New satellite images captured by Japan’s Himawari weather satellite and European Sentinel‑2 data have revealed the full extent of Victoria’s bushfire emergency, which earlier this month saw more than 400,000 hectares burnt and major losses recorded during a week of extreme heat and violent winds.
The images – covered by the ABC late last week – show the exact time when fires erupted across the state on January 5th, where more than 100 separate fires were recorded by Victorian emergency authorities. Several of the largest fires, including the Longwood and Walwa blazes, scorched more than 100,000 hectares of predominantly grassland.

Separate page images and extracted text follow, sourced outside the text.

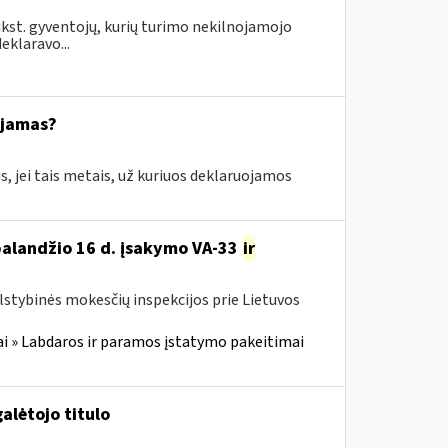
ūkst. gyventojų, kurių turimo nekilnojamojo
eklaravo...
ajamas?
s, jei tais metais, už kuriuos deklaruojamos
 balandžio 16 d. įsakymo VA-33
ir
alstybinės mokesčių inspekcijos prie Lietuvos
i » Labdaros ir paramos įstatymo pakeitimai
alėtojo titulo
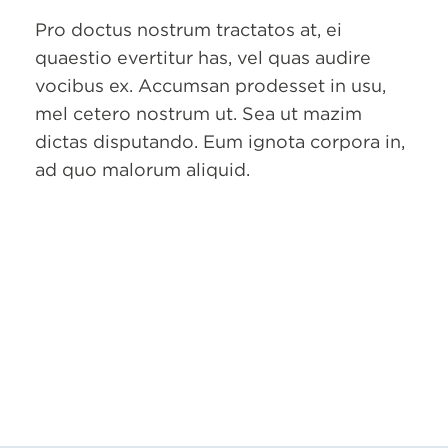
Pro doctus nostrum tractatos at, ei
quaestio evertitur has, vel quas audire
vocibus ex. Accumsan prodesset in usu,
mel cetero nostrum ut. Sea ut mazim
dictas disputando. Eum ignota corpora in,
ad quo malorum aliquid.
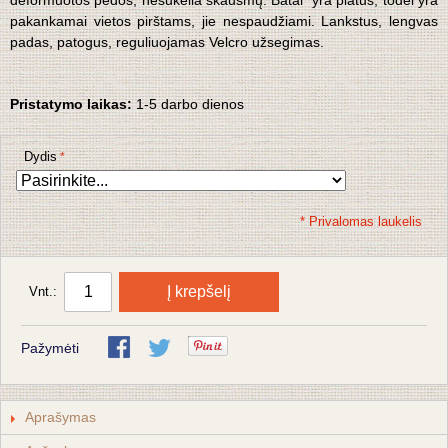
deformuotos pėdos, nesukelia skausmų. Batai yra platūs, todėl yra
pakankamai vietos pirštams, jie nespaudžiami. Lankstus, lengvas
padas, patogus, reguliuojamas Velcro užsegimas.
Pristatymo laikas:
1-5 darbo dienos
Dydis
* Privalomas laukelis
Į krepšelį
Vnt.:
Pažymėti
Aprašymas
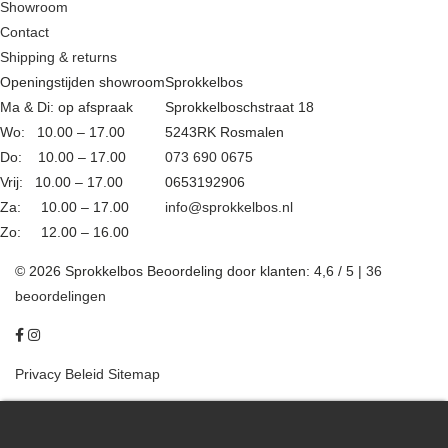
Showroom
Contact
Shipping & returns
Openingstijden showroom
Sprokkelbos
Ma & Di: op afspraak
Sprokkelboschstraat 18
Wo: 10.00 – 17.00
5243RK Rosmalen
Do: 10.00 – 17.00
073 690 0675
Vrij: 10.00 – 17.00
0653192906
Za: 10.00 – 17.00
info@sprokkelbos.nl
Zo: 12.00 – 16.00
© 2026 Sprokkelbos
Beoordeling
door klanten:
4,6
/
5
|
36
beoordelingen
Privacy Beleid
Sitemap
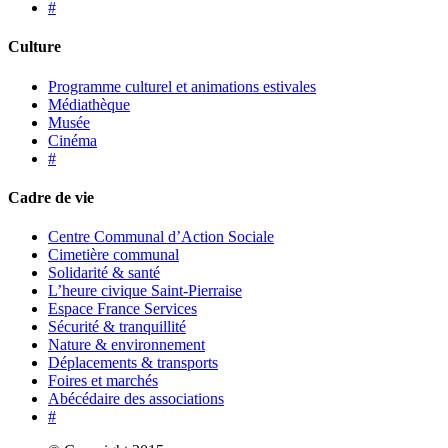
#
Culture
Programme culturel et animations estivales
Médiathèque
Musée
Cinéma
#
Cadre de vie
Centre Communal d’Action Sociale
Cimetière communal
Solidarité & santé
L’heure civique Saint-Pierraise
Espace France Services
Sécurité & tranquillité
Nature & environnement
Déplacements & transports
Foires et marchés
Abécédaire des associations
#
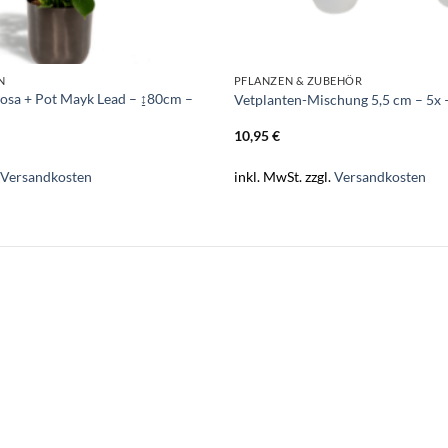
N
PFLANZEN & ZUBEHÖR
iosa + Pot Mayk Lead – ↨80cm –
Vetplanten-Mischung 5,5 cm – 5x –
10,95
€
.
Versandkosten
inkl. MwSt.
zzgl.
Versandkosten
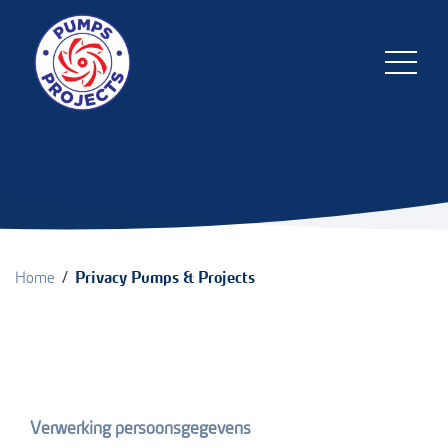
/
Home
Privacy Pumps & Projects
Verwerking persoonsgegevens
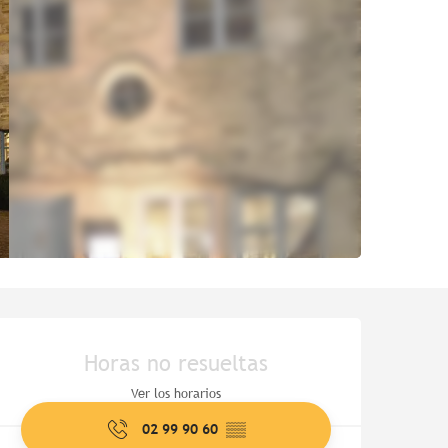
Horarios y datos de contac
Horas no resueltas
Ver los horarios
02 99 90 60
▒▒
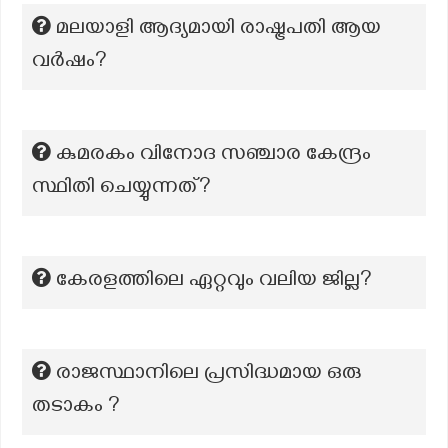
മലയാളി ആദ്യമായി രാഷ്ട്രപതി ആയ
വർഷം?
കുമരകം വിനോദ സഞ്ചാര കേന്ദ്രം
സ്ഥിതി ചെയ്യുന്നത്?
കേരളത്തിലെ ഏറ്റവും വലിയ ജില്ല?
രാജസ്ഥാനിലെ പ്രസിദ്ധമായ ഒരു
തടാകം ?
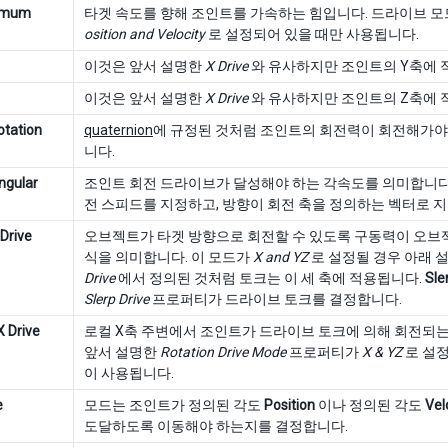
imum
타겟 속도를 향해 조인트를 가속하는 힘입니다. 드라이브 
osition and Velocity
로 설정되어 있을 때만 사용됩니다.
이것은 앞서 설명한
X Drive
와 유사하지만 조인트의 Y축에 
이것은 앞서 설명한
X Drive
와 유사하지만 조인트의 Z축에 
otation
quaternion
에 규정된 것처럼 조인트의 회전력이 회전해가야
니다.
ngular
조인트 회전 드라이브가 달성해야 하는 각속도를 의미합니다
전 스피드를 지정하고, 방향이 회전 축을 정의하는 벡터로 
 Drive
오브젝트가 타겟 방향으로 회전할 수 있도록 구동력이 오브
식을 의미합니다. 이 모드가
X and YZ
로 설정될 경우 아래 
Drive
에서 정의된 것처럼 토크는 이 세 축에 적용됩니다.
Sle
Slerp Drive
프로퍼티가 드라이브 토크를 결정합니다.
X Drive
로컬 X축 주변에서 조인트가 드라이브 토크에 의해 회전되는
앞서 설명한
Rotation Drive Mode
프로퍼티가
X & YZ
로 설정
이 사용됩니다.
e
모드는 조인트가 정의된 각도
Position
이나 정의된 각도
Vel
도달하도록 이동해야 하는지를 결정합니다.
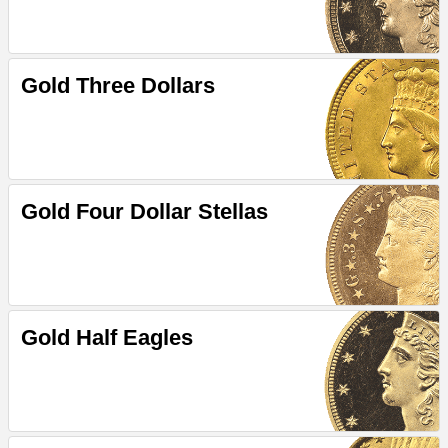
Gold Three Dollars
Gold Four Dollar Stellas
Gold Half Eagles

Last week, Wood Central revealed that the state’s timber plantations were not spared by the disaster, with more than 10,000 hectares of commercial timber — including pine, blue gum and mixed‑species — tied up in major fires near Longwood, Walwa, Colac and the Otways, as well as across mixed‑species estates in the Hume region. Whilst on Thursday, Andrew White, CEO of the Victorian Forest Products Association (VFPA), warned that significant damage had been recorded across parts of the state’s plantation estate, particularly softwood plantations in the northeast, impacting mills, pulp producers and engineered‑wood manufacturers.
According to Professor David Bowman, a leading pyrogeographer from the University of Tasmania, the pattern of fire spread marks a stark departure from the Black Summer disaster. “This is a different scenario than the previous fire disaster we had in 2019‑20 when the eucalypt forests were bone dry, and they were the things burning, and there wasn’t a lot of fuel in the rural landscape because it’d been a prolonged drought,” he said.
Instead, Bowman said the current emergency reflects a landscape primed by several wet years. “This seems to be, at the moment, more of a grassland story right now, where the rural lands are burning because we’ve had good wet years.”
Bowman, who reviewed hundreds of satellite sequences, said the Longwood fire in particular showed “long tentacles of fire” — a signature of fast‑moving grassland burns driven by powerful winds. Wind gusts above 110 kilometres per hour were recorded in western Victoria on January 9, the same day temperatures exceeded 40°C for the third consecutive day in many regions.
Meanwhile, Professor Jason Sharples, a bushfire expert at the University of NSW, said the Walwa fire was intense enough to generate pyrocumulus and later pyrocumulonimbus clouds — towering columns capable of producing lightning and erratic, self‑generated weather. As conditions deteriorated, smoke plumes from Walwa, Longwood, the Big Desert Wilderness Park and the Otways merged into a statewide haze, with ash blanketing Melbourne by Friday evening.
Additional fires ignited near Mount Darling in the Alpine National Park and around Harcourt in central Victoria. By Sunday, temperatures eased, and winds dropped, allowing crews to make progress, although emergency warnings remained in place across several regions.
But even as warnings were downgraded last Tuesday, Bowman warned that the danger is far from over. The rapid grassland burns, he said, were extremely challenging for firefighters: “You can’t fight these things in the same way you fight a forest fire because they’re travelling so quickly with high winds. Everything you’re trying to do is being controlled by the wind,” he said.
With heatwave conditions forecast to continue for several weeks, Bowman warned that Victoria’s eucalypt forests — still relatively moist — could dry out in the coming weeks. “If heatwave conditions continued in Victoria, the eucalyptus forests would dry out and could potentially ignite in February or March. That’s what I would be worrying about,” he said.
As for the full extent of plantation losses, White warns that it will still take weeks to assess: “These plantations support the manufacture of paper and packaging, and structural timber products used in framing, trusses and other core components of homes and are a critical part of Victoria’s housing supply chain,” White explained. Nonetheless, he said, Victoria’s plantation sector is resilient and well‑established, with industry working closely across the supply chain to manage the impacts of the fires while continuing to support housing delivery.